#### Activity:
Could you show all lines in the entries below that contain the string "我的消息"?

::: Supplied data :::

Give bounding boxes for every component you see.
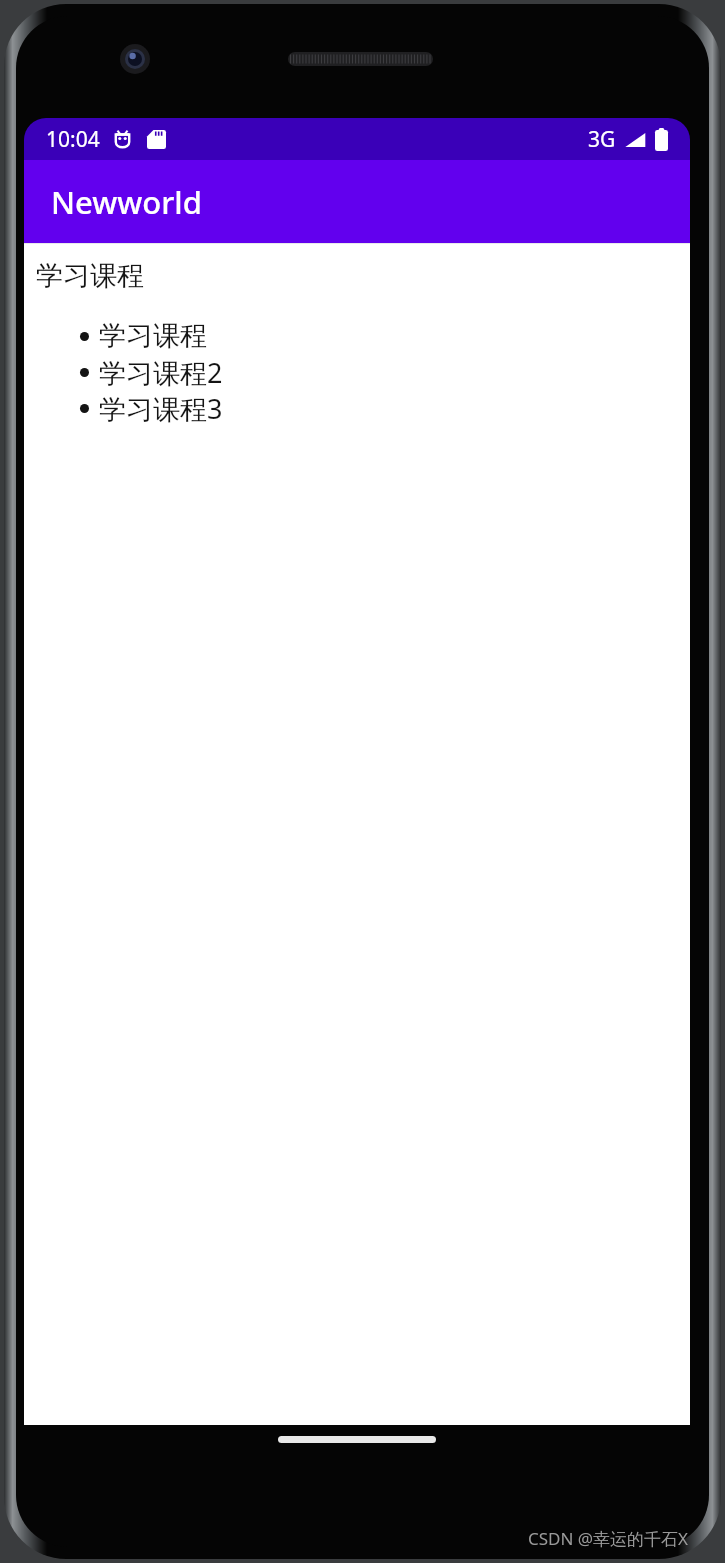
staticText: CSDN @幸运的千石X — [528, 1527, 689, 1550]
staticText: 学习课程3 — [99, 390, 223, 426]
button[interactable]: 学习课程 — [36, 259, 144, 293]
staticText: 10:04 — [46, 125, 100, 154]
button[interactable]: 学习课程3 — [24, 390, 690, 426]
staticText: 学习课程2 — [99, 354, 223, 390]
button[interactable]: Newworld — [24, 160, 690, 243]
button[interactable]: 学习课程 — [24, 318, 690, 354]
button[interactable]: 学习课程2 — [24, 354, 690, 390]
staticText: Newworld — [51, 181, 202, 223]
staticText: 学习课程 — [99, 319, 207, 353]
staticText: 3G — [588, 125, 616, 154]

:::
::: Supplied data :::

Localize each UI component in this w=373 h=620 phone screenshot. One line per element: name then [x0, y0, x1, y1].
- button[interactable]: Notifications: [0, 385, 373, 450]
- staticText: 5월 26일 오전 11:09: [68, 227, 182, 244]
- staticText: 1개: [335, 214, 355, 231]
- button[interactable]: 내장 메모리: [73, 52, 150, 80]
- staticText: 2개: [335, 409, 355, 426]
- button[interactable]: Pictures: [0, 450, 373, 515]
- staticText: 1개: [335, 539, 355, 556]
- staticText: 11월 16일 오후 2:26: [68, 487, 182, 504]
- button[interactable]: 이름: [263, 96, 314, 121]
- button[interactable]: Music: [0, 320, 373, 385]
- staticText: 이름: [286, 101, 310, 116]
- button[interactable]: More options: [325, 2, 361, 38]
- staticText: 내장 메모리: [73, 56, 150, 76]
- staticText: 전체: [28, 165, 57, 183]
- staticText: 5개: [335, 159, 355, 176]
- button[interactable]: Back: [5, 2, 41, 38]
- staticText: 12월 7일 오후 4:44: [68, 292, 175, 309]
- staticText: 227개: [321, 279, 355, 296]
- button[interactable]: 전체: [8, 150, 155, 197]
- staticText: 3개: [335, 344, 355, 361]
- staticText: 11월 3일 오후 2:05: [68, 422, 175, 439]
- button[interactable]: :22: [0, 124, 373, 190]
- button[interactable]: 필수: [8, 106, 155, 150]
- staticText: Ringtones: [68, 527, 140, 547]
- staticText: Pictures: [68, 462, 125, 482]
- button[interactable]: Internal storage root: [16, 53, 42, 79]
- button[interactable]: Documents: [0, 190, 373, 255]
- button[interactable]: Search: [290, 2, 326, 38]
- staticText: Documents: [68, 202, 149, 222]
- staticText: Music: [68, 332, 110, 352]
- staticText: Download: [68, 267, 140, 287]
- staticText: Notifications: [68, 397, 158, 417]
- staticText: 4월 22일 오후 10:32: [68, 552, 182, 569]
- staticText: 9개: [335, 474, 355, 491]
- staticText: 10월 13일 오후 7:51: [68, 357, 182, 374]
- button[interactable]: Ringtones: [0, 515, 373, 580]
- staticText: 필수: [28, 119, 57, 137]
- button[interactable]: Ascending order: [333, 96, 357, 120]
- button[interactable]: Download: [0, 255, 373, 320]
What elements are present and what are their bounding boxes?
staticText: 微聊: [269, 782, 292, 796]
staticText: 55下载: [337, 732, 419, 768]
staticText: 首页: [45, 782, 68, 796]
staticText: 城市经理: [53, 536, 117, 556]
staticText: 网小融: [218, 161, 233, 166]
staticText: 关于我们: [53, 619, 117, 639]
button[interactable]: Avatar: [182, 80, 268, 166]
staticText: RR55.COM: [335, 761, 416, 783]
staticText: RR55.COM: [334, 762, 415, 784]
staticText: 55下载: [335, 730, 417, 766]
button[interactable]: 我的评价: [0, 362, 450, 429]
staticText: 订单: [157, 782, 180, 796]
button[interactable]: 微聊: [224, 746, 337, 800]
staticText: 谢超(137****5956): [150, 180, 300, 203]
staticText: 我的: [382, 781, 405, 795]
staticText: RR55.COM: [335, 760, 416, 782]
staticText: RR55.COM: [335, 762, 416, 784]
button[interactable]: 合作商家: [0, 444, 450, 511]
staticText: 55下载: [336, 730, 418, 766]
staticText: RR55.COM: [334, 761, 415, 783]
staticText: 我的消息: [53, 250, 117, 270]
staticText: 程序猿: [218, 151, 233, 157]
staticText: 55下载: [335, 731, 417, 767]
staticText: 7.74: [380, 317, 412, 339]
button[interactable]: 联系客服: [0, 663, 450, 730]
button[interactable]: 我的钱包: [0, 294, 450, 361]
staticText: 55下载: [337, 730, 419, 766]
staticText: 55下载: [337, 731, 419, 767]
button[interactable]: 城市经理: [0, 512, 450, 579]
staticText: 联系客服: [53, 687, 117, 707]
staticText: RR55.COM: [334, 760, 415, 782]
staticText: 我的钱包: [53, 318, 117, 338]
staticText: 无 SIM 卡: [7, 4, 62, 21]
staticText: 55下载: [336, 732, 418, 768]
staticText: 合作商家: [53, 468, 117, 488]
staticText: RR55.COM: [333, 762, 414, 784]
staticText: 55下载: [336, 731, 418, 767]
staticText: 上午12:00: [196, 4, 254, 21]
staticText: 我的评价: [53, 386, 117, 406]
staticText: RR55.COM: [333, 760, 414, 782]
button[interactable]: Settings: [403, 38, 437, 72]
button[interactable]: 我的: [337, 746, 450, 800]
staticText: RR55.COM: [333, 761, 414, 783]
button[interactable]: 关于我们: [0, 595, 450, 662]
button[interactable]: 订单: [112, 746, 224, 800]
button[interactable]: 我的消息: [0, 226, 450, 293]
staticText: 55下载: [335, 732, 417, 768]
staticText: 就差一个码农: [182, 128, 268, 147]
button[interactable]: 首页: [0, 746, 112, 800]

:::
::: Supplied data :::

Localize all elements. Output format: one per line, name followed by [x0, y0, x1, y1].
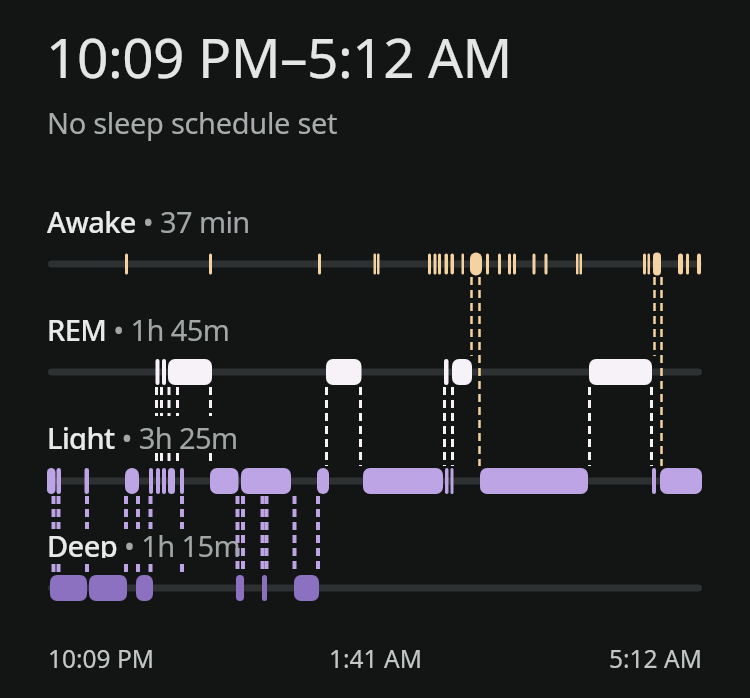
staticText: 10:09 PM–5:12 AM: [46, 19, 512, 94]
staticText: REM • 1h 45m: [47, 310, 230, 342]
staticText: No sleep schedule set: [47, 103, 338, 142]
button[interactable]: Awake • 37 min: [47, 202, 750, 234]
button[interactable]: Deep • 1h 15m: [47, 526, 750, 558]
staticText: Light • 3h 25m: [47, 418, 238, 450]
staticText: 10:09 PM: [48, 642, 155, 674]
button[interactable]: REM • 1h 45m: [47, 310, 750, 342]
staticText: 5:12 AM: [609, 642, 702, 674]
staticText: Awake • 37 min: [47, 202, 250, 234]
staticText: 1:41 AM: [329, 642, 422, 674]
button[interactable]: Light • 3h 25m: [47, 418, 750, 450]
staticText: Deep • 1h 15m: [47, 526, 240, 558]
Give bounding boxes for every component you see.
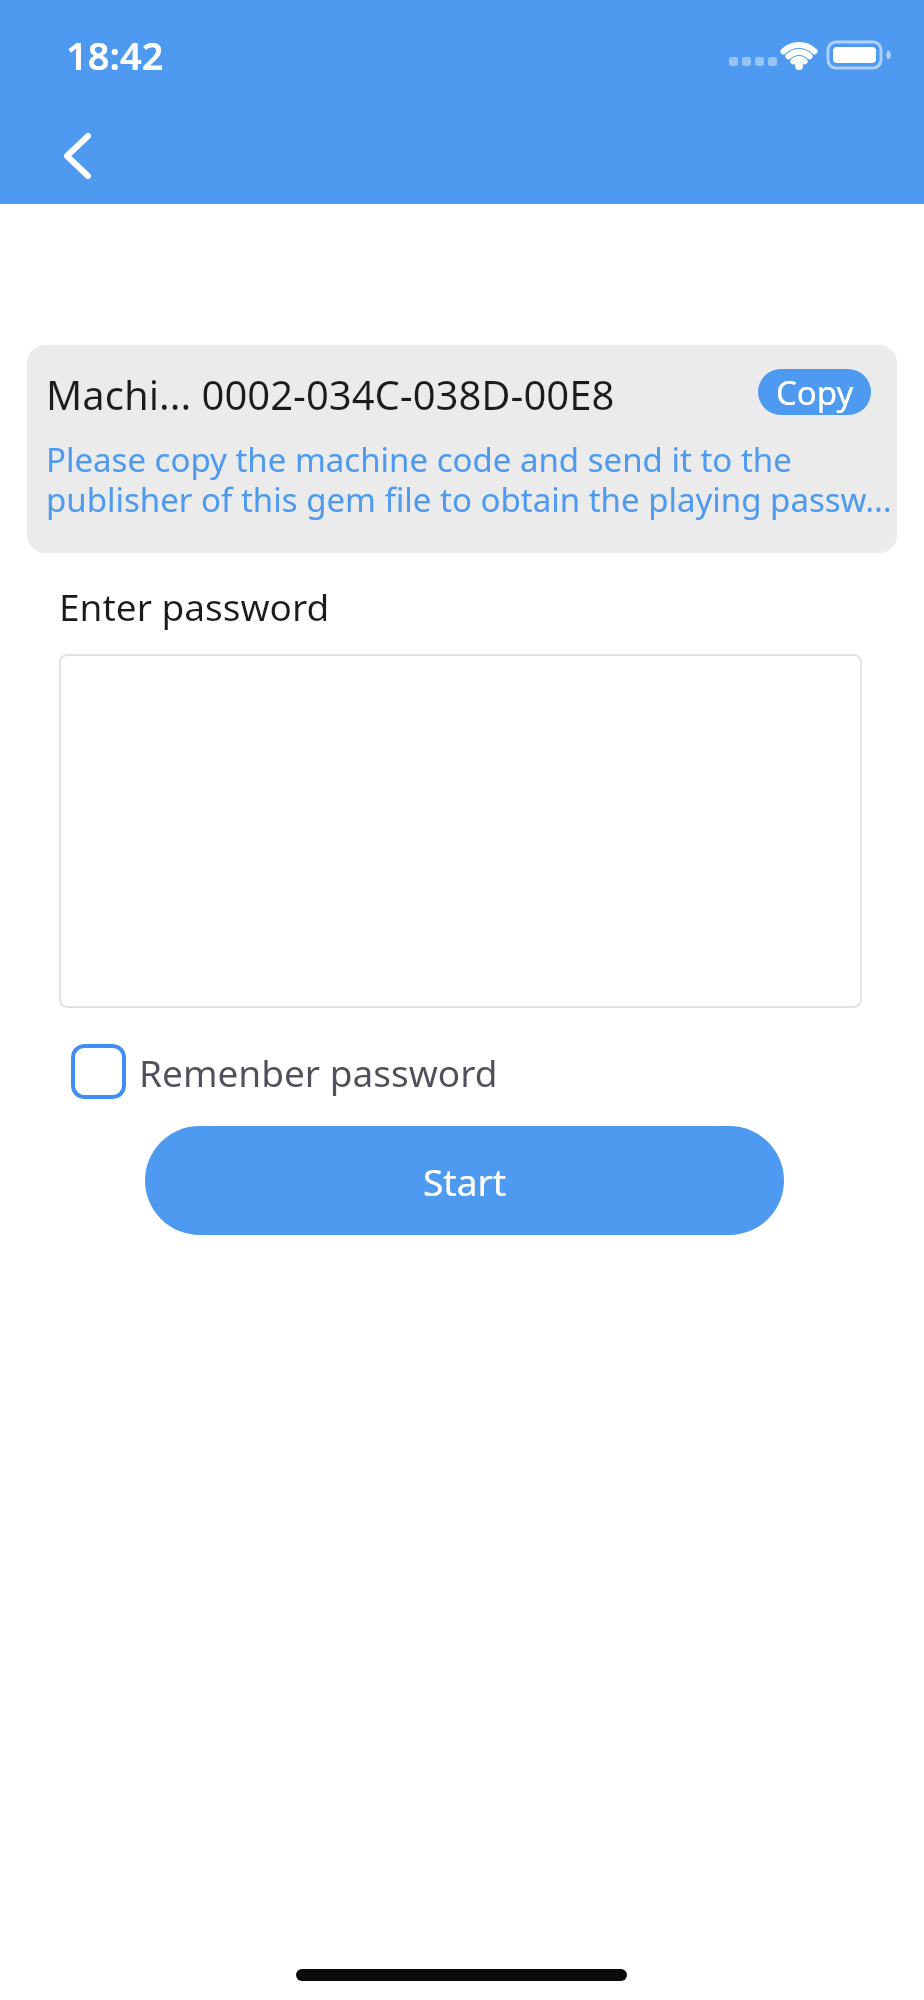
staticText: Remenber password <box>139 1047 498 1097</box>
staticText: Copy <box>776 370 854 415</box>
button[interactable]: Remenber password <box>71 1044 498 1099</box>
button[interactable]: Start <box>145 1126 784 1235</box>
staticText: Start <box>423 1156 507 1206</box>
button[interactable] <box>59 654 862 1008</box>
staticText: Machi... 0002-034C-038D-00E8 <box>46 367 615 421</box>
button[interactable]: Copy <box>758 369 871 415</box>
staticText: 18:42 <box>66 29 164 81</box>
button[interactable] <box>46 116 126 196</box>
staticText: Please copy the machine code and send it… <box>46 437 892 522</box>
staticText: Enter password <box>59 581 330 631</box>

:::

#### Solution to this task:
staticText: 我的消息: [53, 250, 117, 270]
button[interactable]: 我的消息: [0, 226, 450, 293]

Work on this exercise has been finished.